Facebook mengatakan data peretas 'mengorek' 533 juta pengguna pada 2019 bocor
Internet

Facebook mengatakan data peretas ‘mengorek’ 533 juta pengguna pada 2019 bocor


Facebook mengatakan telah memblokir pembukaan dimana peretas mencuri data milik 530 juta pengguna

Facebook mengatakan Selasa bahwa peretas “mengorek” data pribadi sekitar setengah miliar pengguna pada tahun 2019 dengan memanfaatkan fitur yang dirancang untuk membantu orang dengan mudah menemukan teman menggunakan daftar kontak.

Banyak informasi tentang lebih dari 530 juta pengguna Facebook dibagikan selama akhir pekan di forum peretas, mendorong jejaring sosial terkemuka untuk menjelaskan apa yang terjadi dan meminta orang-orang untuk waspada tentang pengaturan privasi.

“Penting untuk dipahami bahwa aktor jahat memperoleh data ini bukan melalui peretasan sistem kami tetapi dengan menghapusnya dari platform kami sebelum September 2019,” kata direktur manajemen produk Facebook Mike Clark dalam sebuah posting.

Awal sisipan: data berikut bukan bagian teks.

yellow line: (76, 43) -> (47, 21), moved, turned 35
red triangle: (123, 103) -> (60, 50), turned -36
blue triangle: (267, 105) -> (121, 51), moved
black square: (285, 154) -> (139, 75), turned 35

“Ini adalah contoh lain dari perusahaan teknologi hubungan permusuhan yang sedang berlangsung dengan penipu yang dengan sengaja melanggar kebijakan platform untuk mengikis layanan internet.”

Data tersebut termasuk nomor telepon, tanggal lahir, dan alamat email, dan beberapa data tampaknya terkini, menurut laporan media AS.

Data yang dicuri tidak termasuk kata sandi atau data keuangan, menurut Facebook.

Scraping adalah taktik yang melibatkan penggunaan perangkat lunak otomatis untuk mengumpulkan informasi yang dibagikan secara online.

“Semua 533.000.000 catatan Facebook baru saja bocor secara gratis,” kata Alon Gal, kepala petugas teknologi di firma intelijen kejahatan siber Hudson Rock, Sabtu di Twitter.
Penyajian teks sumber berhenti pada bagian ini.